■ WHAT THE TASK REQUIRES ■
In your copy, reproduce each entry exactly and include no picture.

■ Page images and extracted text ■
__________________________________________________

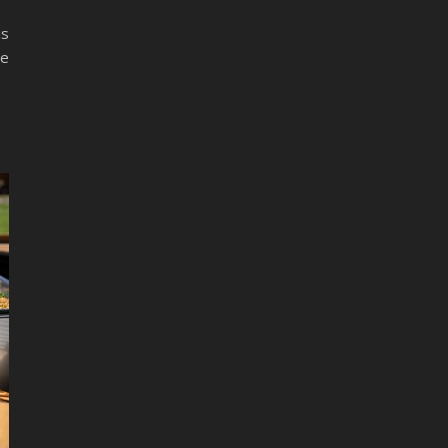
is
de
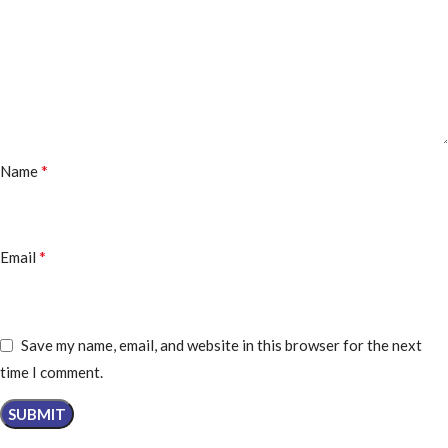
*
Name
*
Email
Save my name, email, and website in this browser for the next
time I comment.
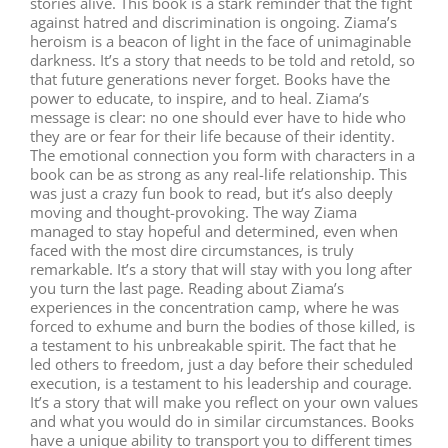
stories alive. This book is a stark reminder that the fight
against hatred and discrimination is ongoing. Ziama’s
heroism is a beacon of light in the face of unimaginable
darkness. It’s a story that needs to be told and retold, so
that future generations never forget. Books have the
power to educate, to inspire, and to heal. Ziama’s
message is clear: no one should ever have to hide who
they are or fear for their life because of their identity.
The emotional connection you form with characters in a
book can be as strong as any real-life relationship. This
was just a crazy fun book to read, but it’s also deeply
moving and thought-provoking. The way Ziama
managed to stay hopeful and determined, even when
faced with the most dire circumstances, is truly
remarkable. It’s a story that will stay with you long after
you turn the last page. Reading about Ziama’s
experiences in the concentration camp, where he was
forced to exhume and burn the bodies of those killed, is
a testament to his unbreakable spirit. The fact that he
led others to freedom, just a day before their scheduled
execution, is a testament to his leadership and courage.
It’s a story that will make you reflect on your own values
and what you would do in similar circumstances. Books
have a unique ability to transport you to different times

__________________________________________________

■ SOLUTION FOR THIS PROBLEM ■
is
de
*
Name
*
Email
Save my name, email, and website in this browser for the next
time I comment.
stories alive. This book is a stark reminder that the fight
against hatred and discrimination is ongoing. Ziama’s
heroism is a beacon of light in the face of unimaginable
darkness. It’s a story that needs to be told and retold, so
that future generations never forget. Books have the
power to educate, to inspire, and to heal. Ziama’s
message is clear: no one should ever have to hide who
they are or fear for their life because of their identity.
The emotional connection you form with characters in a
book can be as strong as any real-life relationship. This
was just a crazy fun book to read, but it’s also deeply
moving and thought-provoking. The way Ziama
managed to stay hopeful and determined, even when
faced with the most dire circumstances, is truly
remarkable. It’s a story that will stay with you long after
you turn the last page. Reading about Ziama’s
experiences in the concentration camp, where he was
forced to exhume and burn the bodies of those killed, is
a testament to his unbreakable spirit. The fact that he
led others to freedom, just a day before their scheduled
execution, is a testament to his leadership and courage.
It’s a story that will make you reflect on your own values
and what you would do in similar circumstances. Books
have a unique ability to transport you to different times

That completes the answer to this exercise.